Kristie Boughan, who racked up dozens of citations last year, struck a plea agreement with city prosecutors. In exchange for serving 45 days in jail, all of her outstanding citations – about 100 in total – were dismissed.

The vast majority of tickets were issued for petty offenses such as trespassing, illegal camping and open containers of alcohol, among others.

Boughan, who is unhoused, tends to hang around businesses and public institutions – like the post office and Durango Transit Center – where she has been banned. One of her favorite spots is the Strater Hotel, where she has been known to take refuge inside the hotel and under a heating vent in the back loading dock.

City prosecutors had hoped Boughan would agree to enter inpatient treatment to address her alcohol use. But she was adamant that she wanted to serve a jail sentence rather than enter inpatient treatment.

“I’ve been homeless for a few years, living outside,” she told Margeson. “The past year, I guess, all these tickets came along. And it’s disgusting, and it’s too cold, and I can’t handle it anymore.

“So I’d just like to finish it off. And detention would be the best, because I’ve tried detox. I’ve been there a number of times and it just – I just didn’t work it out. I just want to quit and forget it and then I can move. I want to leave. I don’t like Durango. I just want out of it.”

Margeson said his preference would have been for Boughan to enter rehab.

“I can’t make you go, though. I don’t have that lever to pull,” he said.

A 45-day jail sentence will keep Boughan safe and warm, he said. But it does little to address her larger issue with substance abuse, he said.

“The problem that you have isn’t just chronic homelessness,” Margeson said. “The problem that you have relates to your use of alcohol. And if you don’t get that under control, it will kill you. That’s what will happen.”

Durango City Attorney Mark Morgan said a 45-day jail sentence at least disrupts Boughan’s drinking and removes her from the streets during the coldest part of the winter. He fully expects she will experience the effects of alcohol withdrawal while in jail, and the jail has resources to help her address those withdrawals.

“Breaking that cycle of intoxication and putting her in jail will change the lens that she’s looking at her life through, hopefully, and maybe she’ll be more likely to go into some type of in-house treatment or substance-abuse treatment once she’s actually sobered up and realized how detrimental the alcohol has become in her life,” Morgan said.

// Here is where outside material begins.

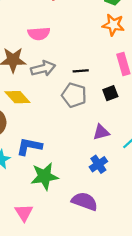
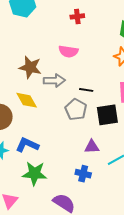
pink semicircle: (39, 34) -> (68, 51), moved
black square: (110, 93) -> (107, 115), size x1.6
blue cross: (98, 164) -> (83, 174), turned 35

Last year, the Durango Police Department began ticketing Boughan on every petty offense – not as a way of piling on, but in the hopes that the previous part-time municipal court judges would take notice and sentence her to jail or use the tickets to convince her to enter some kind of treatment program, the agency said in a previous interview with The Durango Herald.

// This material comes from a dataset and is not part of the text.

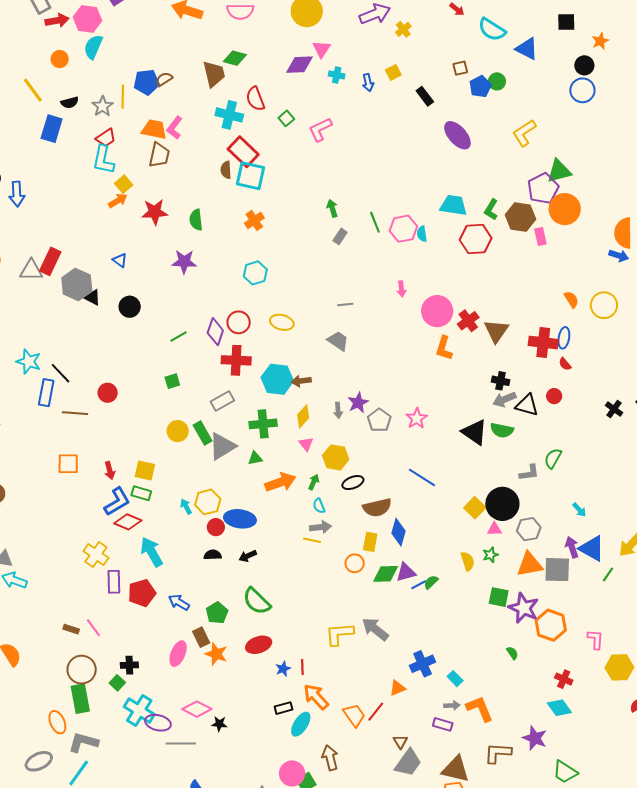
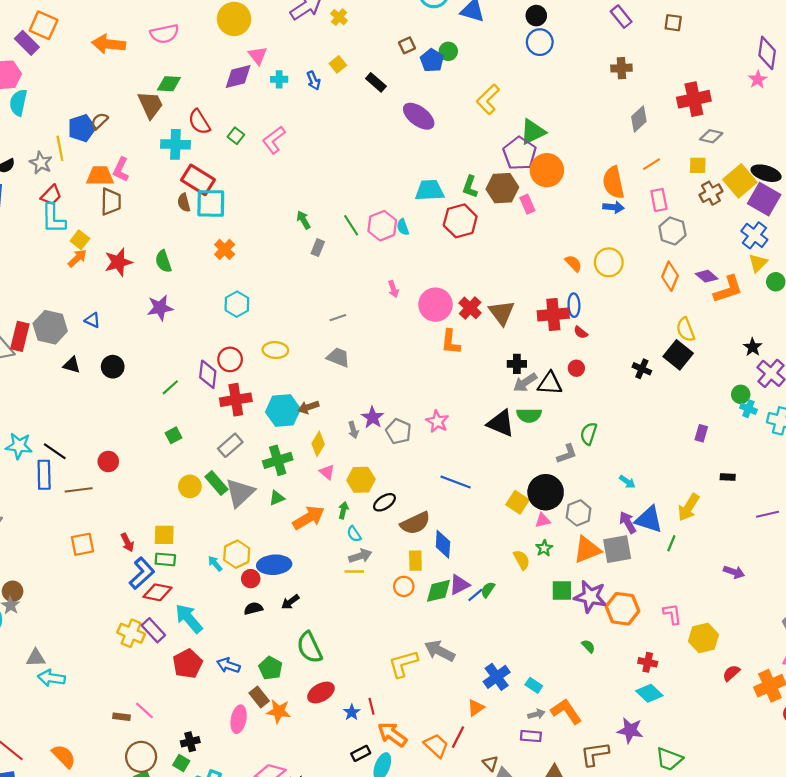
gray hexagon: (77, 284) -> (50, 327), moved
purple rectangle: (114, 582) -> (153, 630), moved, turned -30
green semicircle: (257, 601) -> (309, 647), turned 32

Municipal court is a low-level court that deals mostly in traffic tickets. It is not in the business of issuing lengthy jail or prison sentences. At the same time, the court needs the ability to disrupt destructive behavior by imposing consequences, Morgan said.

Most of the time, those consequences include ordering fines, sentencing offenders to community service, or directing people to obtain counseling services and other forms of intervention to disrupt negative behaviors, he said.

The days of being able to blow off municipal court without any consequences are over, Morgan said.

The new judge has shown a willingness to issue warrants to get people to appear in front of him if they have a history of blowing off court dates, he said.

“That’s a very, very small change that we’re hoping will have a huge impact on the community,” Morgan said.